VermaSh commented 1 year ago

~Looking into the failure~ @JasonFengJ9 is looking into the failure

pshipton commented 1 year ago

https://openj9-jenkins.osuosl.org/job/Test_openjdk21_j9_sanity.functional_s390x_linux_Nightly_testList_0/92 https://openj9-jenkins.osuosl.org/job/Test_openjdk21_j9_sanity.functional_s390x_linux_Nightly_testList_1/93

JasonFengJ9 commented 1 year ago
j9jcl.533      - RuntimeMXBeanImpl_getUptimeImpl timeNow (1698718279871) vmStartTime (1698718272120) criuTimeDeltaMillis (0)
j9criu.13       - Before checkpoint, checkpointNanoTimeMonotonic = 1698718167693075406, checkpointNanoUTCTime = 1698718281510665061
j9criu.7        - Before checkpoint criu_dump(), j9time_nano_time() returns 1698718167859504964, j9time_current_time_nanos() returns 1698718281677095769
j9criu.15       - After checkpoint criu_dump(), j9time_nano_time() returns 1698718170207451760, j9time_current_time_nanos() returns 1698718284025049925
j9criu.14       - After restore, restoreNanoUTCTime = 1698718284025049925, checkpointNanoUTCTime = 1698718281510665061, checkpointRestoreTimeDelta = 2514384864, restoreNanoTimeMonotonic = 1698718170207451760, checkpointNanoTimeMonotonic = 1698718167693075406, nanoTimeMonotonicClockDelta = 2514376354
j9jcl.533      - RuntimeMXBeanImpl_getUptimeImpl timeNow (1698718284071) vmStartTime (1698718272120) criuTimeDeltaMillis (2514)
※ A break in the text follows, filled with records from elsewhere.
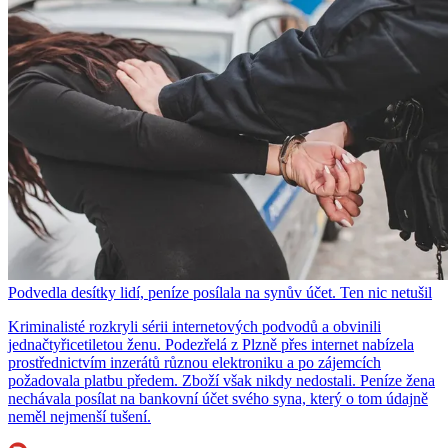
Podvedla desítky lidí, peníze posílala na synův účet. Ten nic netušil
Kriminalisté rozkryli sérii internetových podvodů a obvinili
jednačtyřicetiletou ženu. Podezřelá z Plzně přes internet nabízela
prostřednictvím inzerátů různou elektroniku a po zájemcích
požadovala platbu předem. Zboží však nikdy nedostali. Peníze žena
nechávala posílat na bankovní účet svého syna, který o tom údajně
neměl nejmenší tušení.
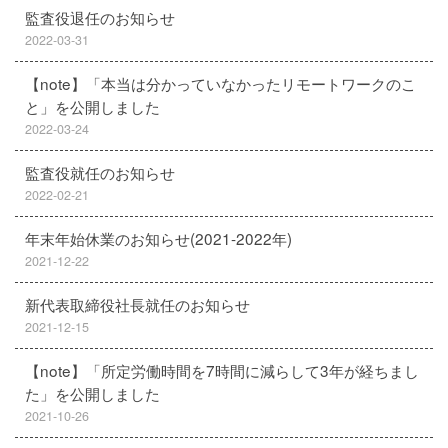
監査役退任のお知らせ
2022-03-31
【note】「本当は分かっていなかったリモートワークのこ
と」を公開しました
2022-03-24
監査役就任のお知らせ
2022-02-21
年末年始休業のお知らせ(2021-2022年)
2021-12-22
新代表取締役社長就任のお知らせ
2021-12-15
【note】「所定労働時間を7時間に減らして3年が経ちまし
た」を公開しました
2021-10-26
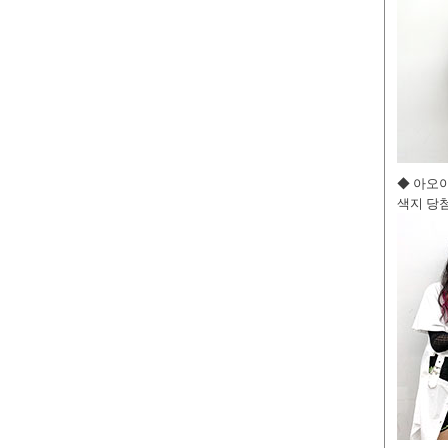
◆ 아오
색지 당첨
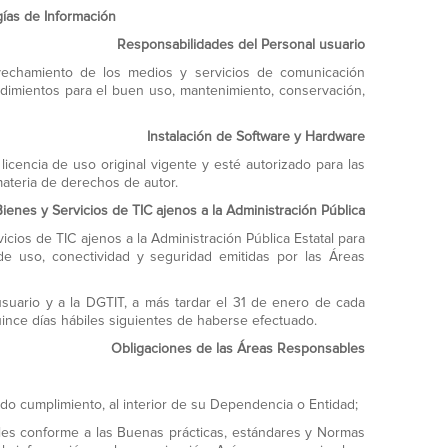
ías de Información
Responsabilidades del Personal usuario
ovechamiento de los medios y servicios de comunicación
edimientos para el buen uso, mantenimiento, conservación,
Instalación de Software y Hardware
cencia de uso original vigente y esté autorizado para las
materia de derechos de autor.
ienes y Servicios de TIC ajenos a la Administración Pública
cios de TIC ajenos a la Administración Pública Estatal para
 uso, conectividad y seguridad emitidas por las Áreas
suario y a la DGTIT, a más tardar el 31 de enero de cada
ince días hábiles siguientes de haberse efectuado.
Obligaciones de las Áreas Responsables
ido cumplimiento, al interior de su Dependencia o Entidad;
bles conforme a las Buenas prácticas, estándares y Normas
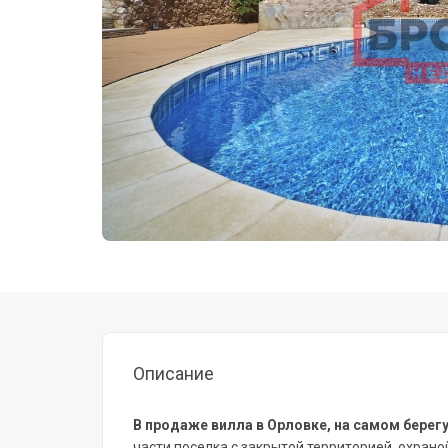
Описание
В продаже вилла в Орловке, на самом берег
части поселка с закрытой территорией, охрано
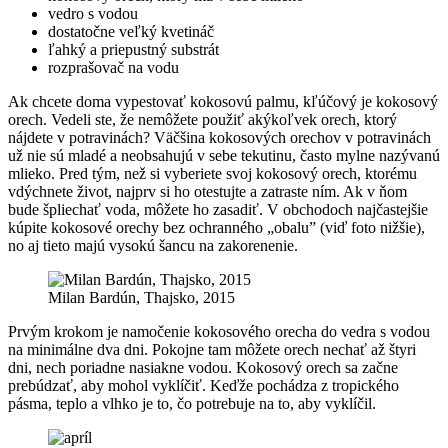
vedro s vodou
dostatočne veľký kvetináč
ľahký a priepustný substrát
rozprašovač na vodu
Ak chcete doma vypestovať kokosovú palmu, kľúčový je kokosový
orech. Vedeli ste, že nemôžete použiť akýkoľvek orech, ktorý
nájdete v potravinách? Väčšina kokosových orechov v potravinách
už nie sú mladé a neobsahujú v sebe tekutinu, často mylne nazývanú
mlieko. Pred tým, než si vyberiete svoj kokosový orech, ktorému
vdýchnete život, najprv si ho otestujte a zatraste ním. Ak v ňom
bude špliechať voda, môžete ho zasadiť. V obchodoch najčastejšie
kúpite kokosové orechy bez ochranného „obalu” (viď foto nižšie),
no aj tieto majú vysokú šancu na zakorenenie.
Milan Bardún, Thajsko, 2015
Prvým krokom je namočenie kokosového orecha do vedra s vodou
na minimálne dva dni. Pokojne tam môžete orech nechať až štyri
dni, nech poriadne nasiakne vodou. Kokosový orech sa začne
prebúdzať, aby mohol vyklíčiť. Keďže pochádza z tropického
pásma, teplo a vlhko je to, čo potrebuje na to, aby vyklíčil.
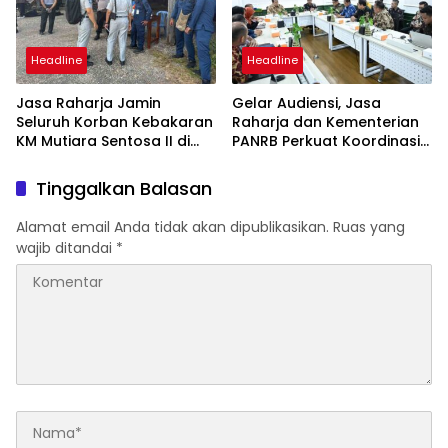
Headline
Headline
Jasa Raharja Jamin
Gelar Audiensi, Jasa
Seluruh Korban Kebakaran
Raharja dan Kementerian
KM Mutiara Sentosa II di
PANRB Perkuat Koordinasi
Perairan Sumenep
Tingkatkan Kepatuhan PKB
dan SWDKLLJ
Tinggalkan Balasan
Alamat email Anda tidak akan dipublikasikan.
Ruas yang
wajib ditandai
*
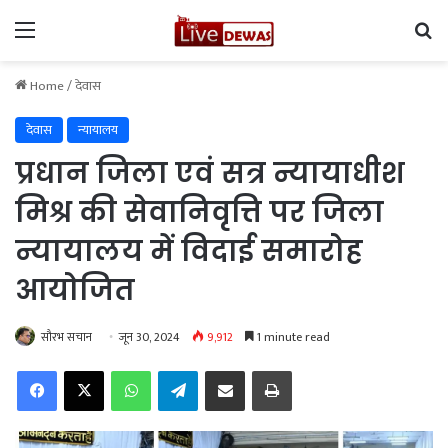
Menu
Se
Home
/
देवास
देवास
न्यायालय
प्रधान जिला एवं सत्र न्यायाधीश
मिश्र की सेवानिवृत्ति पर जिला
न्यायालय में विदाई समारोह
आयोजित
सौरभ सचान
जून 30, 2024
9,912
1 minute read
Facebook
X
WhatsApp
Telegram
Share via Email
Print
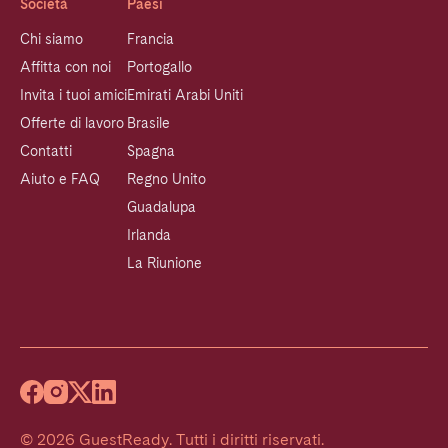
Società
Paesi
Chi siamo
Francia
Affitta con noi
Portogallo
Invita i tuoi amici
Emirati Arabi Uniti
Offerte di lavoro
Brasile
Contatti
Spagna
Aiuto e FAQ
Regno Unito
Guadalupa
Irlanda
La Riunione
©
2026
GuestReady
.
Tutti i diritti riservati.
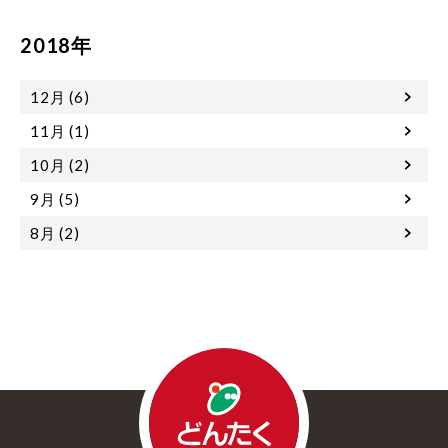
2018年
12月 (6)
11月 (1)
10月 (2)
9月 (5)
8月 (2)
The time between first RuntimeMXBean.getUptime() and CRIUSupport.checkpointJVM() was ~1639ms which is more than adjustMillis = 1500ms https://github.com/eclipse-openj9/openj9/blob/04f76db60f678b3031e7973e5f42072852221688/test/functional/cmdLineTests/criu/src/org/openj9/criu/TimeChangeTest.java#L147 This probably was due to the slow machine creating local directories.

Will modify the test to minimize the time gap between first RuntimeMXBean.getUptime() and CRIUSupport.checkpointJVM().